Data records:

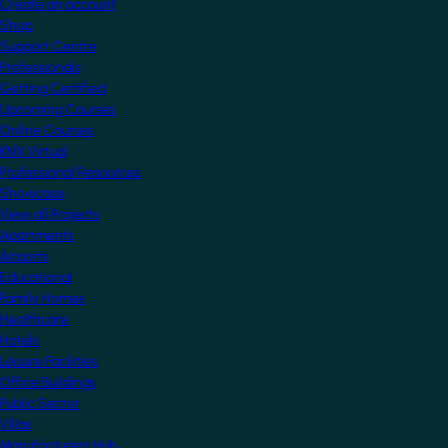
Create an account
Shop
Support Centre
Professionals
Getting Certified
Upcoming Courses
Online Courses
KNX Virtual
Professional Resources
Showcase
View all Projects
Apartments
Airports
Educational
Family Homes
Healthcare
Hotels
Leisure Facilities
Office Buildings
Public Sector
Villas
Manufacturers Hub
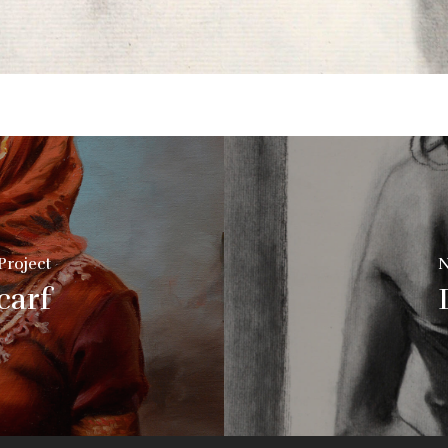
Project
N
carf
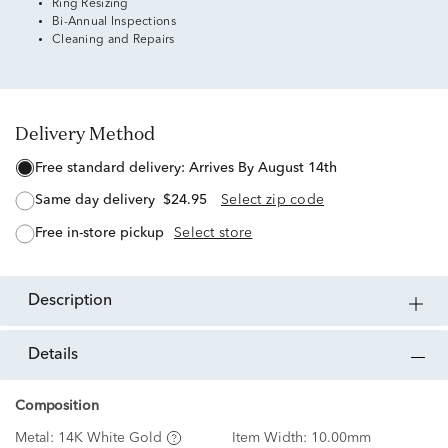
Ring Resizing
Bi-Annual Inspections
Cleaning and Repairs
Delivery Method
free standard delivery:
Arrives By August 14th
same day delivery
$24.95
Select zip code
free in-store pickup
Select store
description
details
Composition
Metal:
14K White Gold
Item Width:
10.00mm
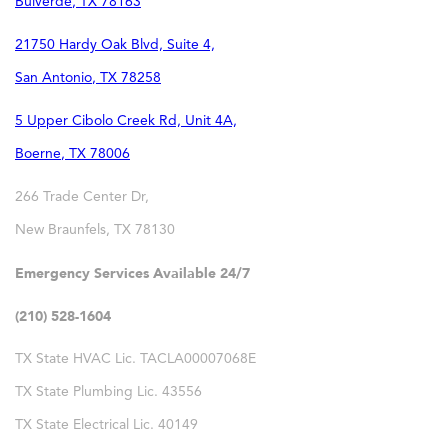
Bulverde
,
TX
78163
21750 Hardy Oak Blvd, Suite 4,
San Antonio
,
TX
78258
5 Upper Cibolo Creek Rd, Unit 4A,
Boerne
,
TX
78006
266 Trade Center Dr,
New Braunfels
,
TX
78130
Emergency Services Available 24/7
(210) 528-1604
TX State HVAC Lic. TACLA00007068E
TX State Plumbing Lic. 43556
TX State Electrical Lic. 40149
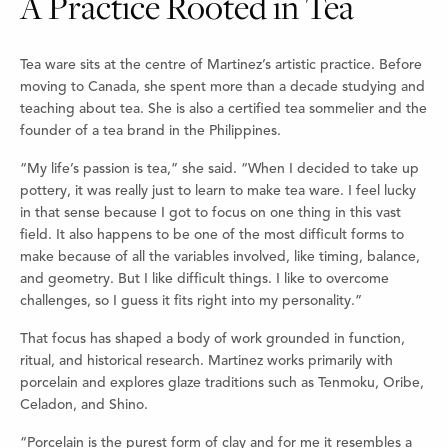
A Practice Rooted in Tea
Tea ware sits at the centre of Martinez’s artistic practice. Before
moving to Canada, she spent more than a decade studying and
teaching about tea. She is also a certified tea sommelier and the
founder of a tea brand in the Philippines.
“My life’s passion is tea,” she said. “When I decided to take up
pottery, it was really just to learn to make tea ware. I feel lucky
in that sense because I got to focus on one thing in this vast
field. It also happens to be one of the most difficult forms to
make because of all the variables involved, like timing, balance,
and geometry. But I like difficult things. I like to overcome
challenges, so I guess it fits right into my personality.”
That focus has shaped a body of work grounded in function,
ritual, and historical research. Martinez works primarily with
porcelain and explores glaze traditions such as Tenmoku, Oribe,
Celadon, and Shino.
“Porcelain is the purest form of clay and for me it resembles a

==

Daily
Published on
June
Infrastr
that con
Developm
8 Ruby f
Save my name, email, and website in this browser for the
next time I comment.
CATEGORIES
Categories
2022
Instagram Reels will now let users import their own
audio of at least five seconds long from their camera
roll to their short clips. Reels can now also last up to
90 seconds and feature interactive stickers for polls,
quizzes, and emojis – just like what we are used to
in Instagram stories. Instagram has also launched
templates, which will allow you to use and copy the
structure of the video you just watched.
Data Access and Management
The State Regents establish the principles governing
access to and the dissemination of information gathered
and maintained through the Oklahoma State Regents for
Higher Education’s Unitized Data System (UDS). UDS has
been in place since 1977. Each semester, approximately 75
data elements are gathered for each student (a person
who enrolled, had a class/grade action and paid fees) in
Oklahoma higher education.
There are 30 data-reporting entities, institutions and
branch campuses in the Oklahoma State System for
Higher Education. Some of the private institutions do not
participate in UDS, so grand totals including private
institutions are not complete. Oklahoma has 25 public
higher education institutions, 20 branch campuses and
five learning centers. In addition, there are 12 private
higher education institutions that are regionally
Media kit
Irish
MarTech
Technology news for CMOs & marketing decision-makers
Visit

▶ **WORK TO BE COMPLETED**: When a line of the records includes "will", that line belongs in the answer.

▶ **RESULT OF THIS EXERCISE**:
Instagram Reels will now let users import their own
templates, which will allow you to use and copy the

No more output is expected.